If you selected the ones that apply, the thing is, the base_estimator is not some kind of parameter the package is trying to get, it is a property that comes from the BaseSearchCV, this is what "ensures" that the package is compatible with the way sklearn handles the estimators, some attributes, CV search, etc.

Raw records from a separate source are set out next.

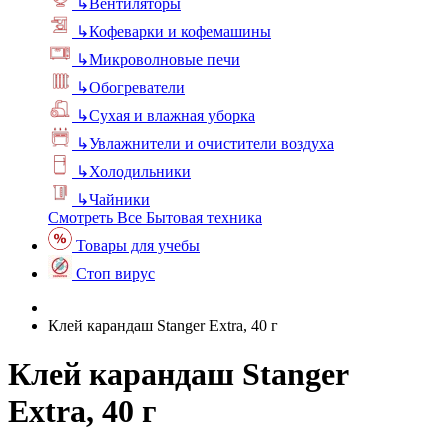
↳
Вентиляторы
↳
Кофеварки и кофемашины
↳
Микроволновые печи
↳
Обогреватели
↳
Сухая и влажная уборка
↳
Увлажнители и очистители воздуха
↳
Холодильники
↳
Чайники
Смотреть Все Бытовая техника
Товары для учебы
Стоп вирус
Клей карандаш Stanger Extra, 40 г
Клей карандаш Stanger
Extra, 40 г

I've used this model with some hyperparameters successfully, could you share a code only with what you are using for this model?

I don't explicitly use local_estimator.base_estimator.set_params, that probably comes from the inheritance, the actual code is:


self.estimator = estimator # The one passed to GASearchCV()

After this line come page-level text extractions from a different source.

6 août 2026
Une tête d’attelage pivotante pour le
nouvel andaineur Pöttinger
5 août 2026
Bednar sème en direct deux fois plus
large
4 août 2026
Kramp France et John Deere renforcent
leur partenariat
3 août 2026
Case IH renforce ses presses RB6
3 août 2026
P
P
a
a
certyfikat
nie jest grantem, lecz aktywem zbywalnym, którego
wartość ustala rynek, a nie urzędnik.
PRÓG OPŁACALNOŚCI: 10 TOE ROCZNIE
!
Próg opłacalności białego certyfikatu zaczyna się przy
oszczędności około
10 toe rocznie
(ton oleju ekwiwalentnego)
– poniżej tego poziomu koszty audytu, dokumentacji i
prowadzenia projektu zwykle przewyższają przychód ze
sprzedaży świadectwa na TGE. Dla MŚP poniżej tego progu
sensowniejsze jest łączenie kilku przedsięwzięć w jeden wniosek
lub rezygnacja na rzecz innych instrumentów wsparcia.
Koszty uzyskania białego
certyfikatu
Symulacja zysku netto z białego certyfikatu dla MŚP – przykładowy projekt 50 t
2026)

local_estimator = clone(self.estimator) 
local_estimator.set_params(**current_generation_params)
windowshopr commented 2 years ago

These were the params that were assigned to the SGDClassifier from that big grid:

SGDClassifier <class 'sklearn.linear_model._stochastic_gradient.SGDClassifier'>

alpha <sklearn_genetic.space.space.Continuous object at 0x000001E683C85988>
average <sklearn_genetic.space.space.Categorical object at 0x000001E683CAED88>
class_weight <sklearn_genetic.space.space.Categorical object at 0x000001E683C85B08>
early_stopping <sklearn_genetic.space.space.Categorical object at 0x000001E683C99B88>
epsilon <sklearn_genetic.space.space.Categorical object at 0x000001E683C9A988>
eta0 <sklearn_genetic.space.space.Continuous object at 0x000001E683CAEB88>
fit_intercept <sklearn_genetic.space.space.Categorical object at 0x000001E683C9A108>
l1_ratio <sklearn_genetic.space.space.Continuous object at 0x000001E683C9A448>
learning_rate <sklearn_genetic.space.space.Continuous object at 0x000001E682FD6E48>
loss <sklearn_genetic.space.space.Categorical object at 0x000001E683C87048>
max_iter <sklearn_genetic.space.space.Integer object at 0x000001E683C99A48>
n_iter_no_change <sklearn_genetic.space.space.Integer object at 0x000001E683C99E88>
n_jobs <sklearn_genetic.space.space.Categorical object at 0x000001E683C85188>
penalty <sklearn_genetic.space.space.Categorical object at 0x000001E683C9A1C8>
power_t <sklearn_genetic.space.space.Categorical object at 0x000001E683C9ACC8>
random_state <sklearn_genetic.space.space.Categorical object at 0x000001E683C85388>
shuffle <sklearn_genetic.space.space.Categorical object at 0x000001E683C9AE48>
tol <sklearn_genetic.space.space.Categorical object at 0x000001E683C99D08>
validation_fraction <sklearn_genetic.space.space.Categorical object at 0x000001E683C99E48>
verbose <sklearn_genetic.space.space.Integer object at 0x000001E683C85208>
warm_start <sklearn_genetic.space.space.Categorical object at 0x000001E683C85908>

So base estimator is not included in there to draw that error.

rodrigo-arenas commented 2 years ago

I recently made a few changes and made a new release, let me know if you are still getting troubles with this

windowshopr commented 2 years ago

Looks like whatever you changed worked! Not getting that error anymore! Thanks! Great work!

jordan-bird commented 1 year ago

It seems this error might be back with nesterovs_momentum in the MLP Classifier

'nesterovs_momentum': Categorical([True, False])

gives the following error:

"ValueError: nesterovs_momentum must be either True or False, got False."